Cassandra Atkins, co-founder of the event, said the competition is largely about teaching the performers the history of burlesque.
“A lot of girls think [burlesque] is Christina Aguilera, which it definitely isn’t,” she said.
“We’ve made the girls do some research. They have to get on the Internet and research on YouTube and watch the old stars perform the old moves and make them learn the old moves.”
Each performer must include a classic routine, and either a neo-burlesque or unique performance.
Classic is the burlesque style dominant before the 1960s.
It includes moves such as the bump, where the dancer thrusts their pelvis forward and the grind, where they rotate their pelvis around.

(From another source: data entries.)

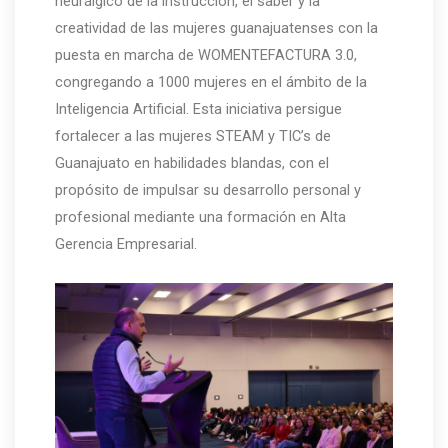
neurálgico de la instrucción, el saber y la
creatividad de las mujeres guanajuatenses con la
puesta en marcha de WOMENTEFACTURA 3.0,
congregando a 1000 mujeres en el ámbito de la
Inteligencia Artificial. Esta iniciativa persigue
fortalecer a las mujeres STEAM y TIC’s de
Guanajuato en habilidades blandas, con el
propósito de impulsar su desarrollo personal y
profesional mediante una formación en Alta
Gerencia Empresarial.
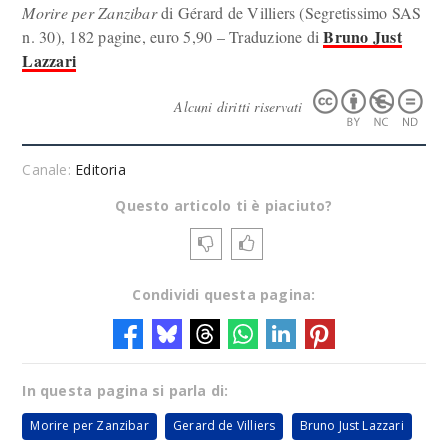
Morire per Zanzibar
di Gérard de Villiers (Segretissimo SAS
Bruno Just
n. 30), 182 pagine, euro 5,90 – Traduzione di
Lazzari
Alcuni diritti riservati
Canale:
Editoria
Questo articolo ti è piaciuto?
Condividi questa pagina:
In questa pagina si parla di:
Morire per Zanzibar
Gerard de Villiers
Bruno Just Lazzari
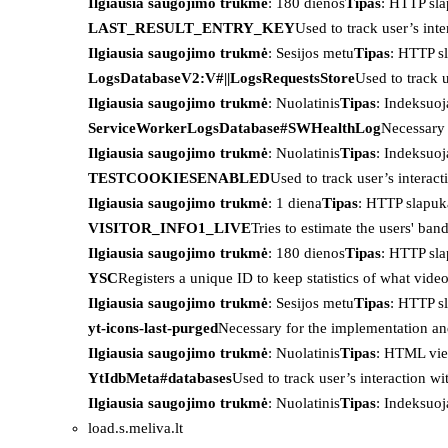
Ilgiausia saugojimo trukmė
: 180 dienos
Tipas
: HTTP sl
LAST_RESULT_ENTRY_KEY
Used to track user’s int
Ilgiausia saugojimo trukmė
: Sesijos metu
Tipas
: HTTP s
LogsDatabaseV2:V#||LogsRequestsStore
Used to track 
Ilgiausia saugojimo trukmė
: Nuolatinis
Tipas
: Indeksu
ServiceWorkerLogsDatabase#SWHealthLog
Necessary 
Ilgiausia saugojimo trukmė
: Nuolatinis
Tipas
: Indeksu
TESTCOOKIESENABLED
Used to track user’s interac
Ilgiausia saugojimo trukmė
: 1 diena
Tipas
: HTTP slapuk
VISITOR_INFO1_LIVE
Tries to estimate the users' ba
Ilgiausia saugojimo trukmė
: 180 dienos
Tipas
: HTTP sl
YSC
Registers a unique ID to keep statistics of what vid
Ilgiausia saugojimo trukmė
: Sesijos metu
Tipas
: HTTP s
yt-icons-last-purged
Necessary for the implementation an
Ilgiausia saugojimo trukmė
: Nuolatinis
Tipas
: HTML vie
YtIdbMeta#databases
Used to track user’s interaction w
Ilgiausia saugojimo trukmė
: Nuolatinis
Tipas
: Indeksu
load.s.meliva.lt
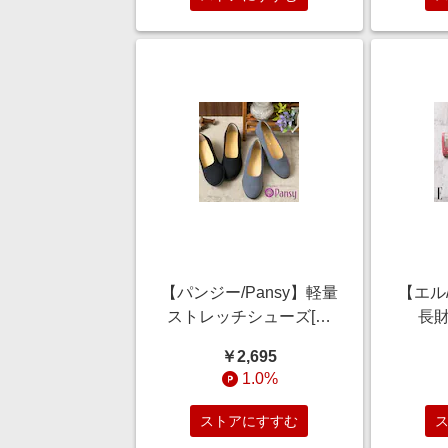
【パンジー/Pansy】軽量
【エル
ストレッチシューズ[日
長財
本製]
￥2,695
1.0%
ストアにすすむ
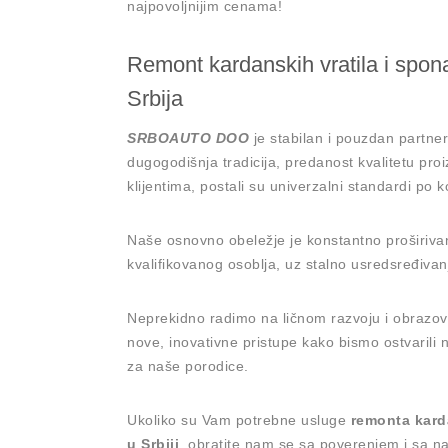
najpovoljnijim cenama!
Remont kardanskih vratila i spo
Srbija
SRBOAUTO DOO
je stabilan i pouzdan partne
dugogodišnja tradicija, predanost kvalitetu pr
klijentima, postali su univerzalni standardi po 
Naše osnovno obeležje je konstantno proširivan
kvalifikovanog osoblja, uz stalno usredsređivan
Neprekidno radimo na ličnom razvoju i obrazov
nove, inovativne pristupe kako bismo ostvarili n
za naše porodice.
Ukoliko su Vam potrebne usluge
remonta karda
u Srbiji
, obratite nam se sa poverenjem i sa n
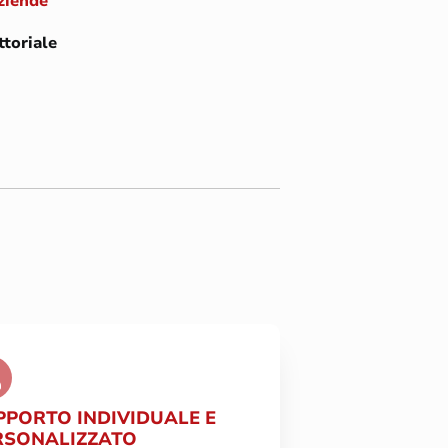
aziende
ttoriale
PPORTO INDIVIDUALE E
RSONALIZZATO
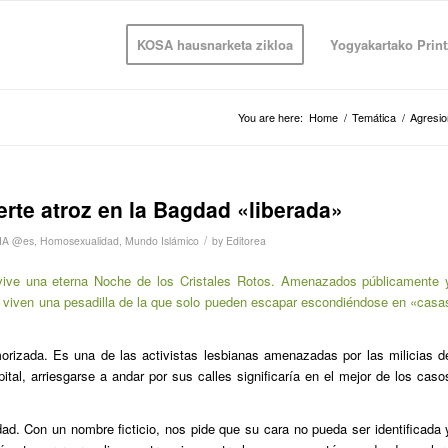
KOSA hausnarketa zikloa
Yogyakartako Print
You are here:
Home
/
Temática
/
Agresi
te atroz en la Bagdad «liberada»
/
A @es
,
Homosexualidad
,
Mundo Islámico
by
Editorea
vive una eterna Noche de los Cristales Rotos. Amenazados públicamente 
es viven una pesadilla de la que solo pueden escapar escondiéndose en «casa
orizada. Es una de las activistas lesbianas amenazadas por las milicias d
tal, arriesgarse a andar por sus calles significaría en el mejor de los caso
d. Con un nombre ficticio, nos pide que su cara no pueda ser identificada 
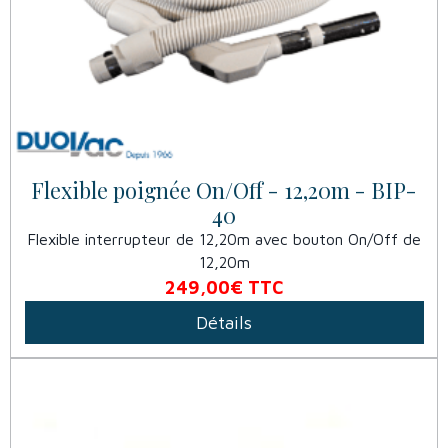
Flexible poignée On/Off - 12,20m - BIP-
40
Flexible interrupteur de 12,20m avec bouton On/Off de
12,20m
249,00€
TTC
Détails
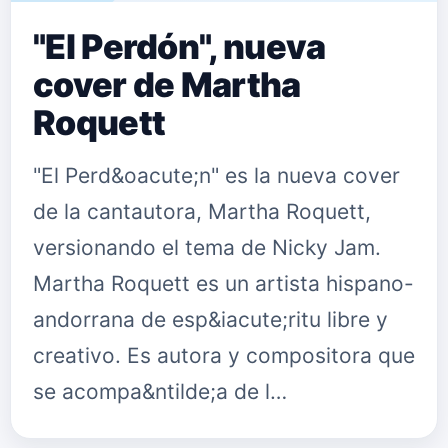
"El Perdón", nueva
cover de Martha
Roquett
"El Perd&oacute;n" es la nueva cover
de la cantautora, Martha Roquett,
versionando el tema de Nicky Jam.
Martha Roquett es un artista hispano-
andorrana de esp&iacute;ritu libre y
creativo. Es autora y compositora que
se acompa&ntilde;a de l…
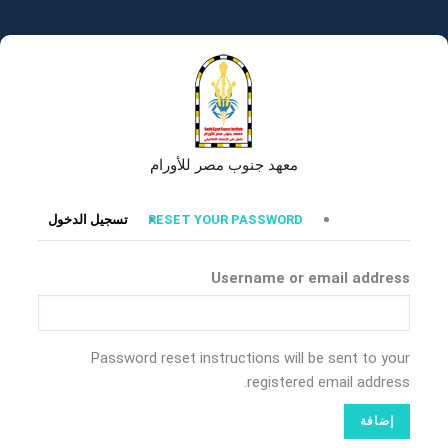
تجاوز
إلى
المحتوى
الرئيسي
معهد جنوب مصر للأورام
التبويبات
RESET YOUR PASSWORD
تسجيل الدخول
الأساسية
Username or email address
Password reset instructions will be sent to your
registered email address.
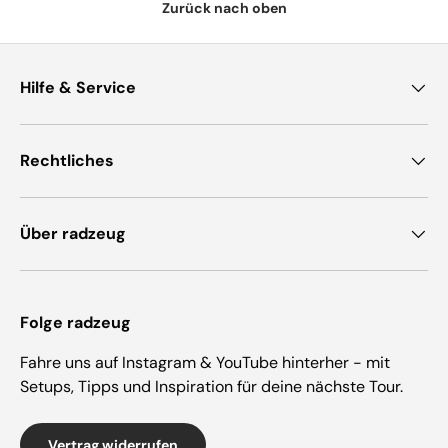
Zurück nach oben
Hilfe & Service
Rechtliches
Über radzeug
Folge radzeug
Fahre uns auf Instagram & YouTube hinterher - mit
Setups, Tipps und Inspiration für deine nächste Tour.
Vertrag widerrufen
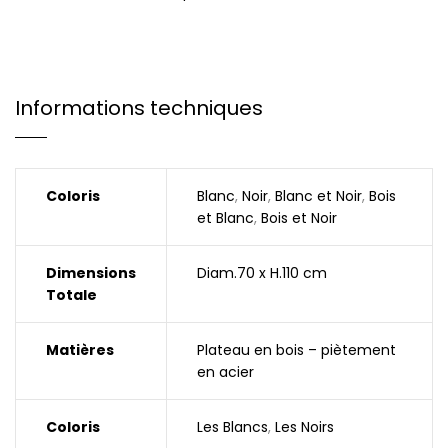
Informations techniques
Coloris
Blanc
,
Noir
,
Blanc et Noir
,
Bois
et Blanc
,
Bois et Noir
Dimensions
Diam.70 x H.110 cm
Totale
Matières
Plateau en bois – piètement
en acier
Coloris
Les Blancs
,
Les Noirs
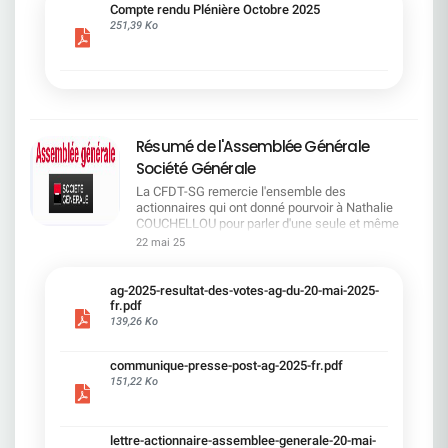
cadre du dialogue social.Bonne lecture !
Compte rendu Plénière Octobre 2025
251,39 Ko
Résumé de l'Assemblée Générale
Société Générale
La CFDT-SG remercie l'ensemble des
actionnaires qui ont donné pourvoir à Nathalie
COUCHELLOU pour parler d'une seule et même
voix.L'assemblée Générale s'est ouverte avec 4
22 mai 25
hommes à la tribune et 687 actionnaires dans la
salle.Le Directeur financier, Leopoldo ALVEAR, a
souligné la forte amélioration en 2024 de tous les
ag-2025-resultat-des-votes-ag-du-20-mai-2025-
facteurs financiers et le premier trimestre 2025
fr.pdf
encourageant.Le Directeur Général, Slawomir
139,26 Ko
KRUPA, a présenté les 4 priorité stratégiques pour
une création de valeur durable : Etre une banque
communique-presse-post-ag-2025-fr.pdf
solide. Etre une banque simple et intégrée. Etre
151,22 Ko
une banque efficace. Etre une banque rentable. Le
Directeur Général Délégué, Pierre PALMIERI, a
présenté la feuille de route en matière de
RSEVous pouvez retrouver les questions des
lettre-actionnaire-assemblee-generale-20-mai-
actionnaires dans la salle à partir de la page 7 de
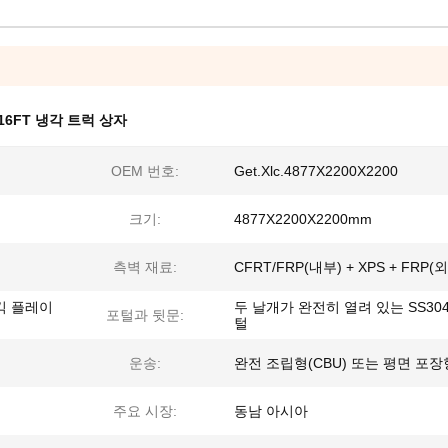
16FT 냉각 트럭 상자
OEM 번호:
Get.Xlc.4877X2200X2200
크기:
4877X2200X2200mm
측벽 재료:
CFRT/FRP(내부) + XPS + FRP(
킥 플레이
두 날개가 완전히 열려 있는 SS304
포털과 뒷문:
털
운송:
완전 조립형(CBU) 또는 평면 포장
주요 시장:
동남 아시아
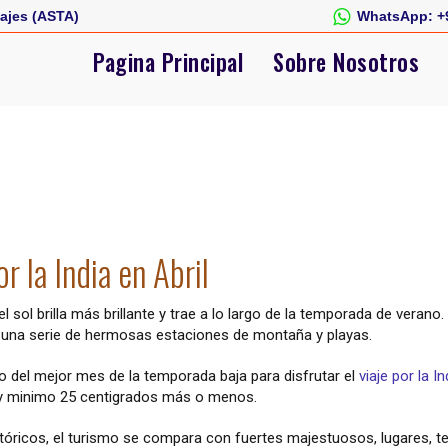
ajes (ASTA)
WhatsApp:
+
Pagina Principal
Sobre Nosotros
or la India en Abril
 sol brilla más brillante y trae a lo largo de la temporada de verano.
con una serie de hermosas estaciones de montaña y playas.
 uno del mejor mes de la temporada baja para disfrutar el
viaje por la In
 y minimo 25 centigrados más o menos.
óricos, el turismo se compara con fuertes majestuosos, lugares, t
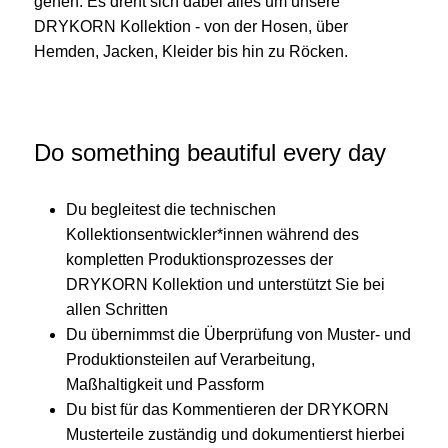
gehen. Es dreht sich dabei alles um unsere
DRYKORN Kollektion - von der Hosen, über
Hemden, Jacken, Kleider bis hin zu Röcken.
Do something beautiful every day
Du begleitest die technischen
Kollektionsentwickler*innen während des
kompletten Produktionsprozesses der
DRYKORN Kollektion und unterstützt Sie bei
allen Schritten
Du übernimmst die Überprüfung von Muster- und
Produktionsteilen auf Verarbeitung,
Maßhaltigkeit und Passform
Du bist für das Kommentieren der DRYKORN
Musterteile zuständig und dokumentierst hierbei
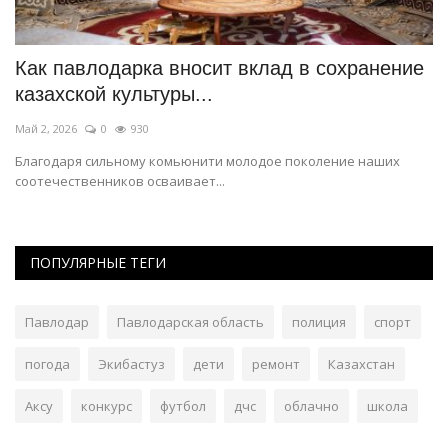
Как павлодарка вносит вклад в сохранение
В
казахской культуры...
т
Май 2, 2026
0
930
Ма
Благодаря сильному комьюнити молодое поколение наших
То
соотечественников осваивает...
дв
ПОПУЛЯРНЫЕ ТЕГИ
Павлодар
Павлодарская область
полиция
спорт
погода
Экибастуз
дети
ремонт
Казахстан
Аксу
конкурс
футбол
дчс
облачно
школа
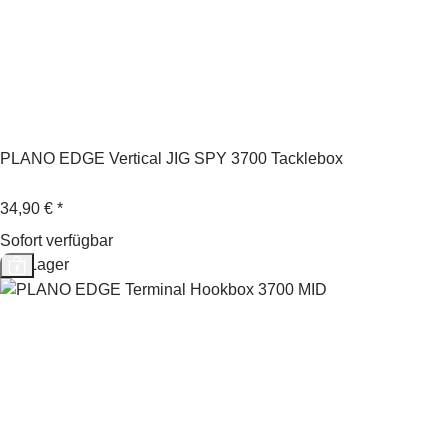
PLANO EDGE Vertical JIG SPY 3700 Tacklebox
34,90 €
*
Sofort verfügbar
Auf Lager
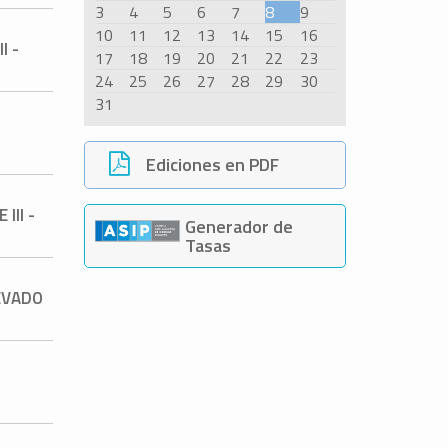
3
4
5
6
7
8
9
10
11
12
13
14
15
16
I -
17
18
19
20
21
22
23
24
25
26
27
28
29
30
31
Ediciones en PDF
III -
Generador de
Tasas
EVADO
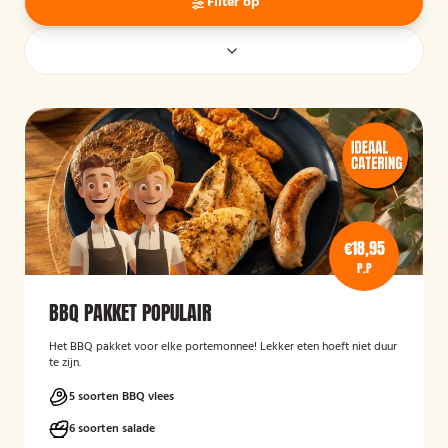
Filter op
€18,95
P.P
BBQ PAKKET POPULAIR
Het BBQ pakket voor elke portemonnee! Lekker eten hoeft niet duur
te zijn.
5 soorten BBQ vlees
6 soorten salade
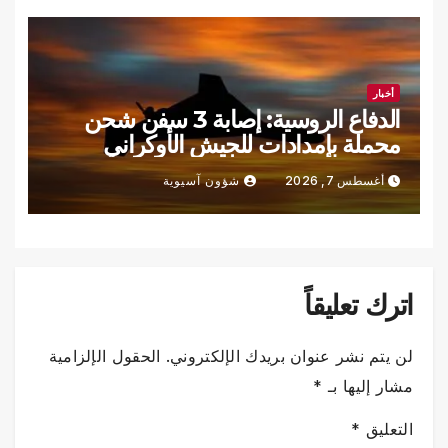
أخبار
الدفاع الروسية: إصابة 3 سفن شحن
محملة بإمدادات للجيش الأوكراني
أغسطس 7, 2026
شؤون آسيوية
اترك تعليقاً
لن يتم نشر عنوان بريدك الإلكتروني.
الحقول الإلزامية
مشار إليها بـ
*
التعليق
*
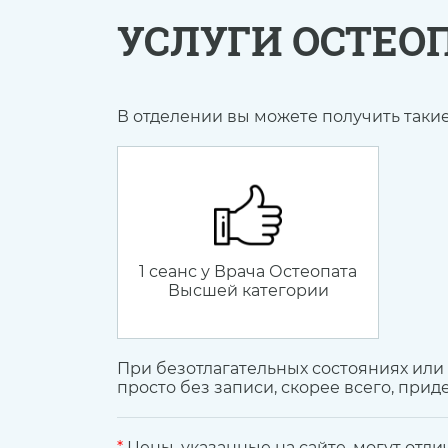
УСЛУГИ ОСТЕО
В отделении вы можете получить такие 
1 сеанс у Врача Остеопата
Высшей категории
При безотлагательных состояниях или
просто без записи, скорее всего, прид
*
Цены, указанные на сайте, могут отли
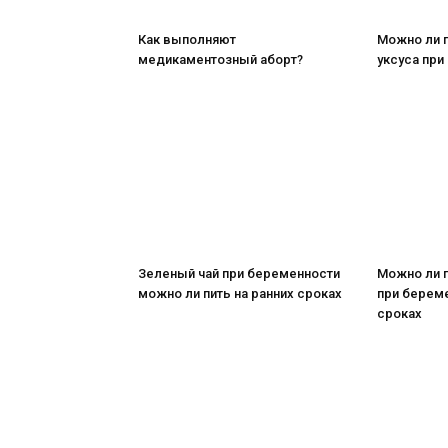
Как выполняют
Можно ли п
медикаментозный аборт?
уксуса при
Зеленый чай при беременности
Можно ли 
можно ли пить на ранних сроках
при береме
сроках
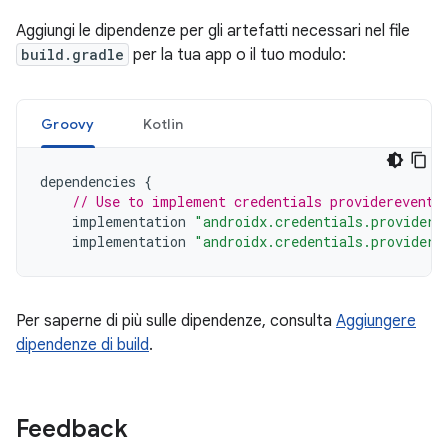
Aggiungi le dipendenze per gli artefatti necessari nel file
build.gradle
per la tua app o il tuo modulo:
Groovy
Kotlin
dependencies
{
// Use to implement credentials providerevents
implementation
"androidx.credentials.providere
implementation
"androidx.credentials.providere
Per saperne di più sulle dipendenze, consulta
Aggiungere
dipendenze di build
.
Feedback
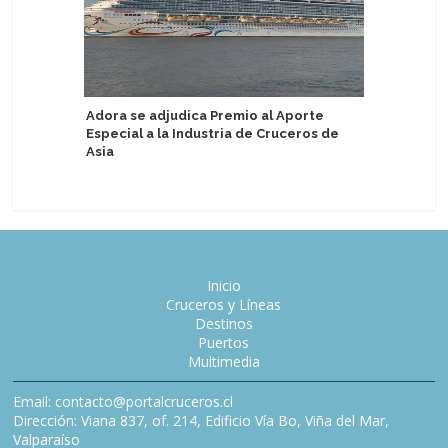
Adora se adjudica Premio al Aporte
Cunard r
Especial a la Industria de Cruceros de
transfor
Asia
Inicio
Cruceros y Líneas
Destinos
Puertos
Multimedia
Email: contacto@portalcruceros.cl
Dirección: Viana 837, of. 214, Edificio Vía Bo, Viña del Mar,
Valparaíso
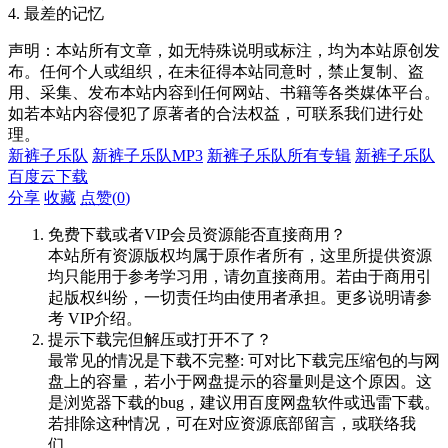
4. 最差的记忆
声明：本站所有文章，如无特殊说明或标注，均为本站原创发
布。任何个人或组织，在未征得本站同意时，禁止复制、盗
用、采集、发布本站内容到任何网站、书籍等各类媒体平台。
如若本站内容侵犯了原著者的合法权益，可联系我们进行处
理。
新裤子乐队
新裤子乐队MP3
新裤子乐队所有专辑
新裤子乐队
百度云下载
分享
收藏
点赞(
0
)
免费下载或者VIP会员资源能否直接商用？
本站所有资源版权均属于原作者所有，这里所提供资源
均只能用于参考学习用，请勿直接商用。若由于商用引
起版权纠纷，一切责任均由使用者承担。更多说明请参
考 VIP介绍。
提示下载完但解压或打开不了？
最常见的情况是下载不完整: 可对比下载完压缩包的与网
盘上的容量，若小于网盘提示的容量则是这个原因。这
是浏览器下载的bug，建议用百度网盘软件或迅雷下载。
若排除这种情况，可在对应资源底部留言，或联络我
们。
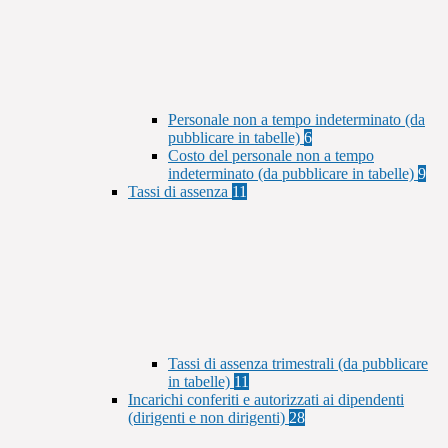
Personale non a tempo indeterminato (da
pubblicare in tabelle)
6
Costo del personale non a tempo
indeterminato (da pubblicare in tabelle)
9
Tassi di assenza
11
Tassi di assenza trimestrali (da pubblicare
in tabelle)
11
Incarichi conferiti e autorizzati ai dipendenti
(dirigenti e non dirigenti)
28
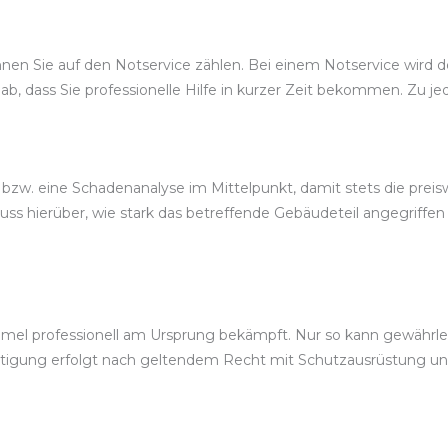
n Sie auf den Notservice zählen. Bei einem Notservice wird der 
b, dass Sie professionelle Hilfe in kurzer Zeit bekommen. Zu je
 bzw. eine Schadenanalyse im Mittelpunkt, damit stets die pr
 hierüber, wie stark das betreffende Gebäudeteil angegriffen
el professionell am Ursprung bekämpft. Nur so kann gewährleis
itigung erfolgt nach geltendem Recht mit Schutzausrüstung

There is also the shimmy, with the performer shaking their top or bottom. Performers must also master the costumes of the period.
Neo-burlesque is part of the post-1960s evolution of the art. The performance must have a story, or an element of comedy, parody or even politics.
This year, Briana Bluebell (pictured), runner-up in 2010, is planning a performance replete with religious themes.
A unique performance is where each performer shows off an individual interpretation of burlesque.
Ms Atkins said the audience also learns something about the many faces of burlesque.
“A lot of people will come to the competition and they’ve only ever seen [neo-burlesque] acts or a certain type of style, and they haven’t seen another one.”
Sina King, who won the competition last year, said she loved working with the audience.
“They’re usually very up for unique ideas, and something a little bit left of centre. They can be quite boisterous,” she said.
“If they like something they’ll scream; if they don’t like something they’ll boo. They are a very reactive crowd.”
The night will also include unique acts from several male burlesque dancers, with the winner taking out the inaugural Mr Boylesque Competition.